Disability in Guatemala
Note: This blog is written by Shes Rivera, PT and Guatemla Director of TCI
What happens when you live in Guatemala and have a child with a disability? Where do you find the needed help when you live far away from any of the major cities with the doctors and therapists? (See picture above for some statistics on disability in Guatemala.) What is the impact of disability on you, your family, and those in your community? What do you do when disability becomes part of your life?
Rosa, a mother in Guatemala, describes a lifestyle upheaval when Pedro was born. Pedro has a syndrome causing seizures and resulting in brain damage. Because of this Pedro, now twelve years old, cannot walk, talk, or eat without someone feeding him. He is sensitive to loud sounds, bright lights, and the touch of others.
Rosa divides her time taking care for Pedro, her younger daughter, and her husband. Because it can get too loud when people are around, Pedro screams, so she won’t invite others over. For the same reason, she’s not invited out to her family’s or her friend’s homes either. Rosa feels alone and isolated.
She loved going to church with Pedro. He loved the quieter, a cappella worship and expressed his delight with the experience. Others, uncomfortable with this behavior, avoided sitting next to her. In time, she was asked to sit outside. A sense of shame filled Rosa’s heart.
One day Rosa heard about a place providing physical therapy for children like Pedro.
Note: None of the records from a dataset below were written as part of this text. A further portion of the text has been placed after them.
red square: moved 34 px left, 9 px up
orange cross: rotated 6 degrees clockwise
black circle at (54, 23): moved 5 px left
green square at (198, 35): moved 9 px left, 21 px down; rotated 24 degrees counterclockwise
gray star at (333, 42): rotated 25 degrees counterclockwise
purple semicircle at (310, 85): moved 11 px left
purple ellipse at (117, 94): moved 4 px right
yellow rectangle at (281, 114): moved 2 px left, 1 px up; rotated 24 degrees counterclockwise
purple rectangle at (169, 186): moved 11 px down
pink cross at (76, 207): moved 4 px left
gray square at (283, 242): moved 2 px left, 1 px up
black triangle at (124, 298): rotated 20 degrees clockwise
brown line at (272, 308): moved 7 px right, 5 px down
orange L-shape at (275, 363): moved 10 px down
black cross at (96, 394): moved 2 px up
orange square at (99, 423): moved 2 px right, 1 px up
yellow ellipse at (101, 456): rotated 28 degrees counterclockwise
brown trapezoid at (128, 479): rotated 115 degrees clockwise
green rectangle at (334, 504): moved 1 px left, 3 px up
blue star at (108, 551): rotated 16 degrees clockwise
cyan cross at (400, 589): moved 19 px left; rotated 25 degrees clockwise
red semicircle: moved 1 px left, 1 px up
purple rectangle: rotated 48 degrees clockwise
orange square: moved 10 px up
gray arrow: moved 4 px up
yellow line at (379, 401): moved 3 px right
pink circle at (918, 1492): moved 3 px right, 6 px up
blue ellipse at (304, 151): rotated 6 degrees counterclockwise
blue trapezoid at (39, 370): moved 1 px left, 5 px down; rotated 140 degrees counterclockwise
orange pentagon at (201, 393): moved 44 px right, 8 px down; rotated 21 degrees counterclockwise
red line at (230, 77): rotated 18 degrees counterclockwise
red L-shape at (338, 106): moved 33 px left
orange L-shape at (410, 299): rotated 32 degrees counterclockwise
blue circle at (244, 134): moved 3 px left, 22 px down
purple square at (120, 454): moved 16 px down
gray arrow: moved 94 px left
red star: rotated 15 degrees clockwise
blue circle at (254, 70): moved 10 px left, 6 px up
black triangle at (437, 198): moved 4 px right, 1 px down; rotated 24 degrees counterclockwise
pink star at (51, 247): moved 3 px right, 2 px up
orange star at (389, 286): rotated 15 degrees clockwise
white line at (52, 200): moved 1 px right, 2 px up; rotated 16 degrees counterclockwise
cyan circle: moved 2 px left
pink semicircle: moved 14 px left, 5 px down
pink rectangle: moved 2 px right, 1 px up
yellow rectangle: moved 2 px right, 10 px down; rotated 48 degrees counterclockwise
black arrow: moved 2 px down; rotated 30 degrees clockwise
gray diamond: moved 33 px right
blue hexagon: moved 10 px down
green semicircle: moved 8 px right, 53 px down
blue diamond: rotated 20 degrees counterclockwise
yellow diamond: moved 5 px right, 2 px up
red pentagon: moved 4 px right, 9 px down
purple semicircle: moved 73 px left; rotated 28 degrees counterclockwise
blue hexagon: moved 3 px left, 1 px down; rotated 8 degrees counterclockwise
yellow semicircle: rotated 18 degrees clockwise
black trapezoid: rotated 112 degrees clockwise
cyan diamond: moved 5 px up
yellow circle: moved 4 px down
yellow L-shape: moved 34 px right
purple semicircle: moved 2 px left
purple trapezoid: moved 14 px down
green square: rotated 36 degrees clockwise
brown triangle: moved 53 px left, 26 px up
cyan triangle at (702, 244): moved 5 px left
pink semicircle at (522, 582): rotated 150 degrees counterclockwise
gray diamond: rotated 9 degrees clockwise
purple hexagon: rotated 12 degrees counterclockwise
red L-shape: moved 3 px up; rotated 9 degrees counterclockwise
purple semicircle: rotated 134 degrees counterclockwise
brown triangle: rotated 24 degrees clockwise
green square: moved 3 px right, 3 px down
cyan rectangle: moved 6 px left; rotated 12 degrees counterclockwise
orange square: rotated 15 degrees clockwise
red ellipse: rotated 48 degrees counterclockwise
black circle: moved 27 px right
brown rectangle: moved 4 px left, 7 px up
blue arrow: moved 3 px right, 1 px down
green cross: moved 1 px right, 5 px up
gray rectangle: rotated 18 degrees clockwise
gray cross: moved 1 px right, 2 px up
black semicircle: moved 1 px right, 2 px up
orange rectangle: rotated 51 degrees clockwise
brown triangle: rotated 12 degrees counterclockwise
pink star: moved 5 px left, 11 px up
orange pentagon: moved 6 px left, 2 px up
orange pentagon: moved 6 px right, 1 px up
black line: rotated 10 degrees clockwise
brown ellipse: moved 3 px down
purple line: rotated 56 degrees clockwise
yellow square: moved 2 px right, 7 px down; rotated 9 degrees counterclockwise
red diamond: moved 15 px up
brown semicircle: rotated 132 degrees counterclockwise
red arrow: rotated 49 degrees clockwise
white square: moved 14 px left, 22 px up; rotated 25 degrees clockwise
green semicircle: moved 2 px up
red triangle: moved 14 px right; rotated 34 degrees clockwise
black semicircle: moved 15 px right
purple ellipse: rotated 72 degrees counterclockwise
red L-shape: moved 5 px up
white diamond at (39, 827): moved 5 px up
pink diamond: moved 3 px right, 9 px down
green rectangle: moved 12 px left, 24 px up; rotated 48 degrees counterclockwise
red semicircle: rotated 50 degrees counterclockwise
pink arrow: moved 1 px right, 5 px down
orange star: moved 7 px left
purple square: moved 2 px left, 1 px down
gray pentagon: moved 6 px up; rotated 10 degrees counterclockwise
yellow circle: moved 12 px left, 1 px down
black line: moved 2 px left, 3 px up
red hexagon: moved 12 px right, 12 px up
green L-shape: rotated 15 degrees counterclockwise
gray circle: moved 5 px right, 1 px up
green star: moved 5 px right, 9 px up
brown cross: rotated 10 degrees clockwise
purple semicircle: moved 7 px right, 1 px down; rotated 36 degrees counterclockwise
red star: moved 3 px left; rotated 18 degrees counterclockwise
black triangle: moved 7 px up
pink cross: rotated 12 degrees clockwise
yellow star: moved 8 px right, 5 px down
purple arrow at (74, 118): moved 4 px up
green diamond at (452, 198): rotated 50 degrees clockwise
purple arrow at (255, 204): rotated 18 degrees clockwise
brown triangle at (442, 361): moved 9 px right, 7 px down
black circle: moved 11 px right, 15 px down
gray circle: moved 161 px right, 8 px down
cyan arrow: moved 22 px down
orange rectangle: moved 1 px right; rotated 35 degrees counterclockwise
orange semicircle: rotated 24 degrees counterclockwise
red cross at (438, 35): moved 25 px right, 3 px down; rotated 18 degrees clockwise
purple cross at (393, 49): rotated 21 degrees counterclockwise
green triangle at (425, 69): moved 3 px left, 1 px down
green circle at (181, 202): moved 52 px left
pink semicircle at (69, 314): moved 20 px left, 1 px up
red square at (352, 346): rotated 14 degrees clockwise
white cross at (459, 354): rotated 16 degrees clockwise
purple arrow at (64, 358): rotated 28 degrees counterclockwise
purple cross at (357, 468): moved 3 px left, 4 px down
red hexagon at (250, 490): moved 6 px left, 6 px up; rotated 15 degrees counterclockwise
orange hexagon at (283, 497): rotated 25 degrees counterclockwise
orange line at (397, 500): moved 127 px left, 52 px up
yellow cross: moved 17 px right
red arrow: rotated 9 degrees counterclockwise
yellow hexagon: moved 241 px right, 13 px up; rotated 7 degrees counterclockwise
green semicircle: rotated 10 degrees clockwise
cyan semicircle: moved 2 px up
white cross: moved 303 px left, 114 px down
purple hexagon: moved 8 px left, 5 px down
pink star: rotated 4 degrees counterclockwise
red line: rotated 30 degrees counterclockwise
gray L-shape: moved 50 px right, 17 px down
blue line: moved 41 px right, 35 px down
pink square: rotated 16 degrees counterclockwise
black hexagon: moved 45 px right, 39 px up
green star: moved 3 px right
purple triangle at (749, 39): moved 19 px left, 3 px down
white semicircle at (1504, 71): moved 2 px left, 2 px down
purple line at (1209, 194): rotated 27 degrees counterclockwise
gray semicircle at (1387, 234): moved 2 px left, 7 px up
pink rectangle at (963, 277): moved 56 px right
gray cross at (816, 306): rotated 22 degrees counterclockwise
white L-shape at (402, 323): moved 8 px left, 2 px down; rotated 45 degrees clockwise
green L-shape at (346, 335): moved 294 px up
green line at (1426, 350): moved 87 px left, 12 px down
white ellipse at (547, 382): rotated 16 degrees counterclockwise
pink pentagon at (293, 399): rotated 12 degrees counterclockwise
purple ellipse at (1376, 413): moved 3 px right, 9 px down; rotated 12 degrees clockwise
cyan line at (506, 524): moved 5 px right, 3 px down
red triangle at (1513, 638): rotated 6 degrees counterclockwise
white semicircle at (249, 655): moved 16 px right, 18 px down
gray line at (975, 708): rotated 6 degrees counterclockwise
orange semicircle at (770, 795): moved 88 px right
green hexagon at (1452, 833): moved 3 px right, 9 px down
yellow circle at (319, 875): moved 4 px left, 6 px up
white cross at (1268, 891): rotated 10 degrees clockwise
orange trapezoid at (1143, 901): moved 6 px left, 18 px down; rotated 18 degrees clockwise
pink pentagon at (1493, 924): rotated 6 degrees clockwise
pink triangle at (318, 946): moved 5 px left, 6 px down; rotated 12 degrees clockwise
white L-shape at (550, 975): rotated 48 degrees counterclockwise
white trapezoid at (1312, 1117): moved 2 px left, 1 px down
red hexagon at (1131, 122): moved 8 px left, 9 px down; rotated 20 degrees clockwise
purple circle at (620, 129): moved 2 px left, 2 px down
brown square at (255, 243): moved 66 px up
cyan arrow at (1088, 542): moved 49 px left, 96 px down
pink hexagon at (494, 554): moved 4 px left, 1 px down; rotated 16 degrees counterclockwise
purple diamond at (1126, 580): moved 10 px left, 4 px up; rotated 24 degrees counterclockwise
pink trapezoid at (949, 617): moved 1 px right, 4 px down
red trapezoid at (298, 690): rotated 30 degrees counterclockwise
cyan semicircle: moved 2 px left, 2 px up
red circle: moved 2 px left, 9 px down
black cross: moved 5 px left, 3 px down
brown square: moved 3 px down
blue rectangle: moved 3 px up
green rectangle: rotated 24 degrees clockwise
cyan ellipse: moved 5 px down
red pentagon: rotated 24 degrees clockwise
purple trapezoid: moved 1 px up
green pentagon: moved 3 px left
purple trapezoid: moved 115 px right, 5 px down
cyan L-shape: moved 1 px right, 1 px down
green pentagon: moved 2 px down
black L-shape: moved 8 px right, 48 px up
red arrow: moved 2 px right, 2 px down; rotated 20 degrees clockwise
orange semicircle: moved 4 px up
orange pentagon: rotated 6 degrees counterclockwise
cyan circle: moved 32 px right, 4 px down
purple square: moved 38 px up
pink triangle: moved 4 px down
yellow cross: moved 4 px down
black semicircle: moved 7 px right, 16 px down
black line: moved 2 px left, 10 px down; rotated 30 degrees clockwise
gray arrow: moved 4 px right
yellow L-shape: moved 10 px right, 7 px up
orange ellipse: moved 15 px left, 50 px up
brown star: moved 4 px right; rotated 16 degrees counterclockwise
She didn’t know exactly what that meant but asked her husband to take them. They arrived at the physical therapy program at ASELSI, and she met Laura, one of their rehabilitation promoters, after being evaluated by their doctors and physical therapist. Laura isn’t a physical therapist, but someone from the community, like Rosa, who has learned some basic physic therapy techniques for children with disabilities.
Rosa began taking Pedro once a week to ASELSI. Laura taught her different activities she could do with Pedro and ways she could more easily take care of him at home. She also taught Rosa how to care for herself. In time, Rosa made friends with the other moms and their children in the program. Going to ASELSI turned out to be therapeutic for Rosa as well. Now, she felt heard, accepted, and cared for. All because some local people took the time to learn how to provide basic physical therapy services for children with disabilities and find how God would work in and through them to love and heal others. Rosa saw God’s love in ways she had never before experienced.